Après la longue crise des années 1980, la Banque mondiale présentait les choses sous une tout autre perspective dans son Rapport sur le développement dans le monde 1993 (RDM93), intitulé Investir dans la santé. Dans ce qui semblait être un renversement de la politique antérieure de la Banque, prônant les compressions budgétaires et de fortes réductions de programmes publics, le RDM93 laissait entendre que l'augmentation des investissements en santé était essentielle au développement économique. La Banque mondiale préconisait aussi de fonder ces investissements sur des données attestées portant sur des interventions rentables au regard de la « charge de morbidité » locale existant dans un écosystème particulier. Ainsi, dans une région où le paludisme représente 40 % de la charge de morbidité, une allocation de 5 % du budget n'autoriserait ni traitement ni prévention. La nature humaine a tendance à consacrer 80 % de ses efforts à la résolution de 20 % du problème. Dans les systèmes de santé, cela entraîne de graves lacunes et des actions sans grande portée.

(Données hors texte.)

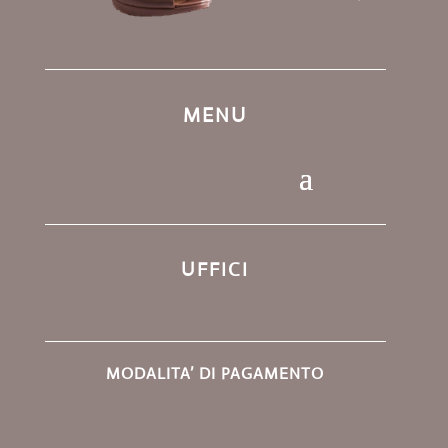
MENU
UFFICI
MODALITA’ DI PAGAMENTO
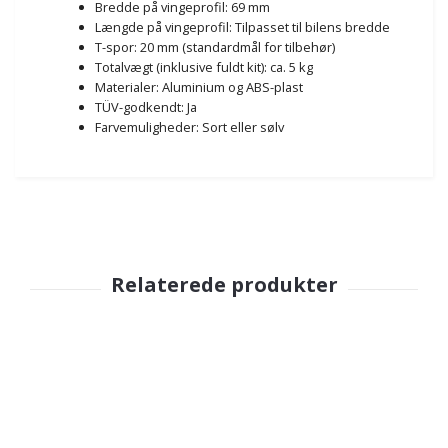
Bredde på vingeprofil: 69 mm
Længde på vingeprofil: Tilpasset til bilens bredde
T-spor: 20 mm (standardmål for tilbehør)
Totalvægt (inklusive fuldt kit): ca. 5 kg
Materialer: Aluminium og ABS-plast
TÜV-godkendt: Ja
Farvemuligheder: Sort eller sølv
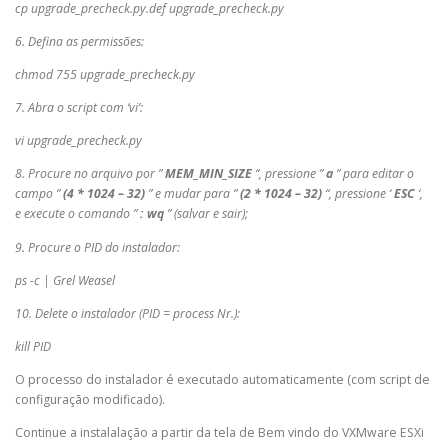
cp upgrade_precheck.py.def upgrade_precheck.py
6. Defina as permissões:
chmod 755 upgrade_precheck.py
7. Abra o script com ‘vi’:
vi upgrade_precheck.py
8. Procure no arquivo por ”
MEM_MIN_SIZE
“, pressione ”
a
” para editar o
campo ”
(4 * 1024 – 32)
” e mudar para ”
(2 * 1024 – 32)
“, pressione ‘
ESC
‘,
e execute o comando ”
: wq
” (salvar e sair);
9. Procure o PID do instalador:
ps -c | Grel Weasel
10. Delete o instalador (PID = process Nr.):
kill PID
O processo do instalador é executado automaticamente (com script de
configuração modificado).
Continue a instalalação a partir da tela de Bem vindo do VXMware ESXi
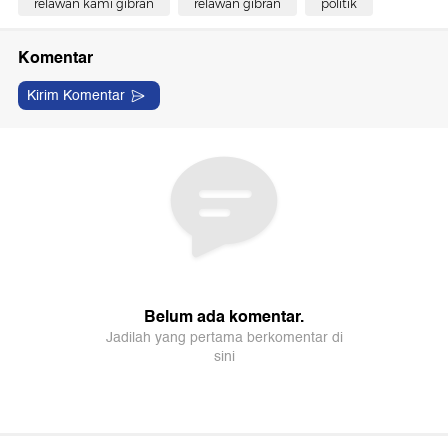
relawan kami gibran
relawan gibran
politik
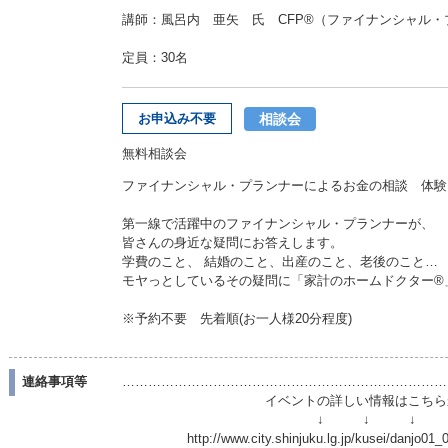
講師：風呂内 亜矢 氏 CFP®（ファイナンシャル・
定員：30名
相談会
お申込み不要
無料相談会
ファイナンシャル・プランナーによるお金の相談 体験
第一線で活躍中のファイナンシャル・プランナーが、
皆さんの身近な疑問にお答えします。
学費のこと、 結婚のこと、出産のこと、老後のこと…
モヤっとしているその疑問に「家計のホームドクター®
※予約不要 先着順(お一人様20分程度)
連絡事項等
…………………………………………………………………
イベントの詳しい情報はこちら
↓ ↓ ↓
http://www.city.shinjuku.lg.jp/kusei/danjo01_0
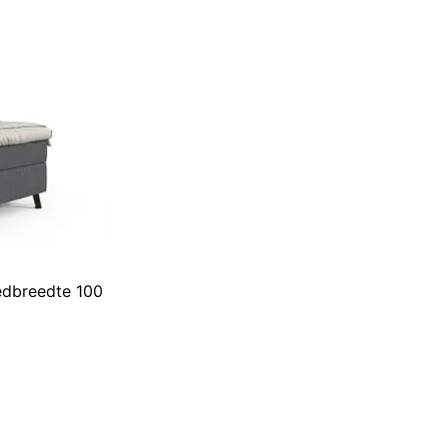
bedbreedte 100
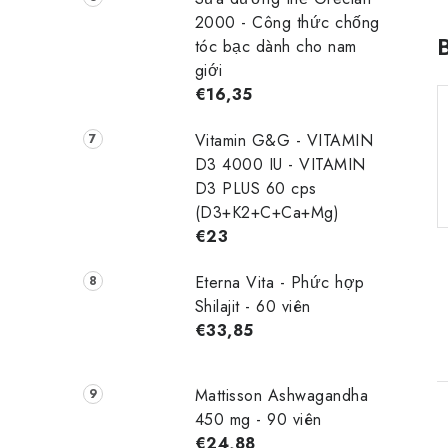
2000 - Công thức chống
tóc bạc dành cho nam
giới
€16,35
Vitamin G&G - VITAMIN
D3 4000 IU - VITAMIN
D3 PLUS 60 cps
(D3+K2+C+Ca+Mg)
€23
Eterna Vita - Phức hợp
Shilajit - 60 viên
€33,85
Mattisson Ashwagandha
450 mg - 90 viên
€24,88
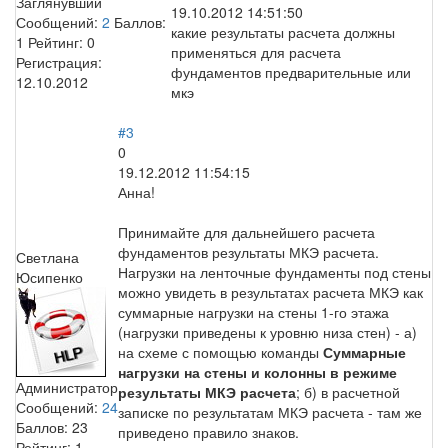
Заглянувший
19.10.2012 14:51:50
Сообщений:
2
Баллов:
какие результаты расчета должны
1
Рейтинг:
0
применяться для расчета
Регистрация:
фундаментов предварительные или
12.10.2012
мкэ
#3
0
19.12.2012 11:54:15
Анна!
Принимайте для дальнейшего расчета
фундаментов результаты МКЭ расчета.
Светлана
Нагрузки на ленточные фундаменты под стены
Юсипенко
можно увидеть в результатах расчета МКЭ как
суммарные нагрузки на стены 1-го этажа
(нагрузки приведены к уровню низа стен) - а)
на схеме с помощью команды
Суммарные
нагрузки на стены и колонны в режиме
Администратор
результаты МКЭ расчета
; б) в расчетной
Сообщений:
24
записке по результатам МКЭ расчета - там же
Баллов:
23
приведено правило знаков.
Рейтинг:
1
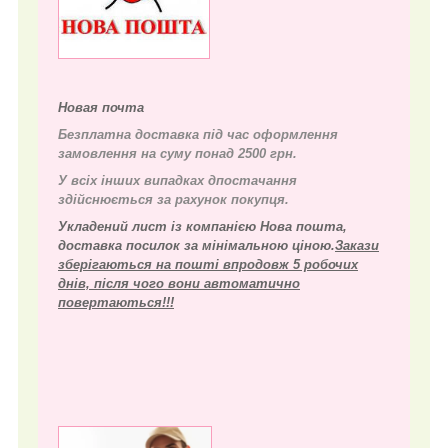
Новая почта
Безплатна доставка під час оформлення
замовлення на суму понад 2500 грн.
У всіх інших випадках д
постачання
здійснюється за рахунок покупця.
Укладений лист із компанією Нова пошта,
доставка посилок за мінімальною ціною.
Закази
зберігаються на пошті впродовж 5 робочих
днів, після чого вони автоматично
повертаються!!!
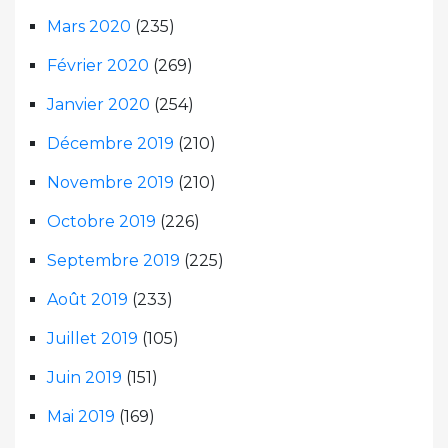
Mars 2020
(235)
Février 2020
(269)
Janvier 2020
(254)
Décembre 2019
(210)
Novembre 2019
(210)
Octobre 2019
(226)
Septembre 2019
(225)
Août 2019
(233)
Juillet 2019
(105)
Juin 2019
(151)
Mai 2019
(169)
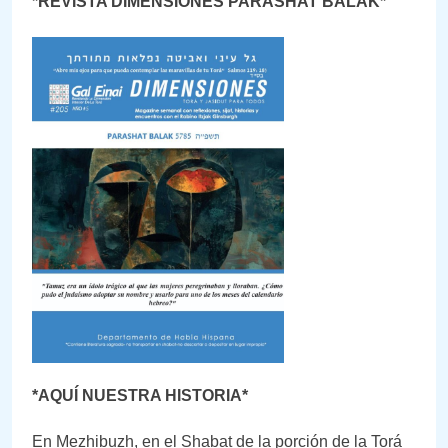
*REVISTA DIMENSIONES PARASHAT BALAK*
*AQUÍ NUESTRA HISTORIA*
En Mezhibuzh, en el Shabat de la porción de la Torá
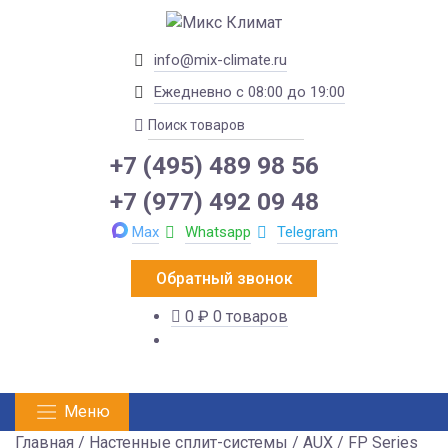
info@mix-climate.ru
Ежедневно с 08:00 до 19:00
+7 (495) 489 98 56
+7 (977) 492 09 48
Max
Whatsapp
Telegram
Обратный звонок
0 ₽
0 товаров
Меню
Главная
/
Настенные сплит-системы
/
AUX
/
FP Series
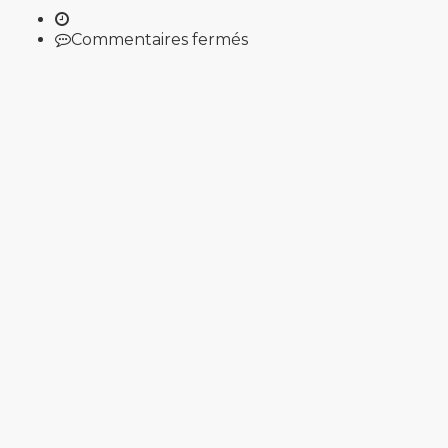
sur
Commentaires fermés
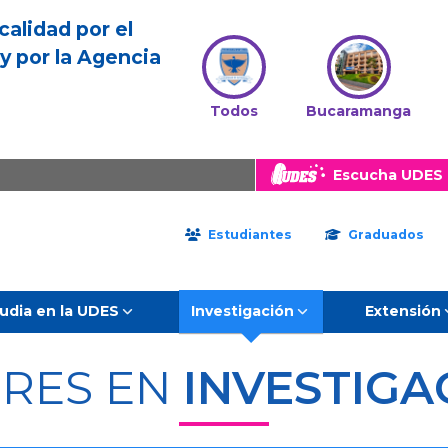
calidad por el
y por la Agencia
Todos
Bucaramanga
Escucha UDES 
Estudiantes
Graduados
udia en la UDES
Investigación
Extensión
ERES EN
INVESTIGA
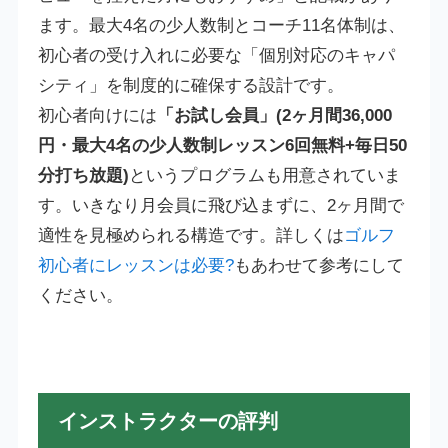
ます。最大4名の少人数制とコーチ11名体制は、
初心者の受け入れに必要な「個別対応のキャパ
シティ」を制度的に確保する設計です。
初心者向けには
「お試し会員」(2ヶ月間36,000
円・最大4名の少人数制レッスン6回無料+毎日50
分打ち放題)
というプログラムも用意されていま
す。いきなり月会員に飛び込まずに、2ヶ月間で
適性を見極められる構造です。詳しくは
ゴルフ
初心者にレッスンは必要?
もあわせて参考にして
ください。
インストラクターの評判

Suivant le principe général selon lequel les efforts doivent correspondre à l'importance du problème, le RDM93 proposait un ensemble minimal d'interventions essentielles en soins primaires. La Banque mondiale estimait qu'en adoptant cette approche « fondée sur les données attestées » (où la charge de morbidité et le rapport coût-efficacité deviennent les facteurs déterminants de la répartition des dépenses budgétaires plutôt que des considérations d'ordre administratif ou politique ou que de simples conjectures), de petites augmentations de fonds pourraient donner lieu à des améliorations importantes et concrètes, simplement en corrigeant les affectations inefficaces des ressources et les déficiences techniques. Les calculs dont le RDM93 fait état laissent entendre qu'une augmentation annuelle des dépenses publiques en santé jusqu'à 12 $US, par habitant -- somme modeste, mais tout de même plus élevée que le niveau de financement dont bénéficient la Tanzanie et d'autres pays voisins -- entraînerait une diminution de 25 % de la charge de morbidité. Bref, le RDM93 faisait valoir que, bien que l'augmentation du financement du système de santé soit de la plus haute importance, le mode de répartition de ces fonds est tout aussi crucial si l'on veut que ces nouveaux fonds permettent d'améliorer sensiblement les résultats pour la santé (Bobadilla et al., 1994).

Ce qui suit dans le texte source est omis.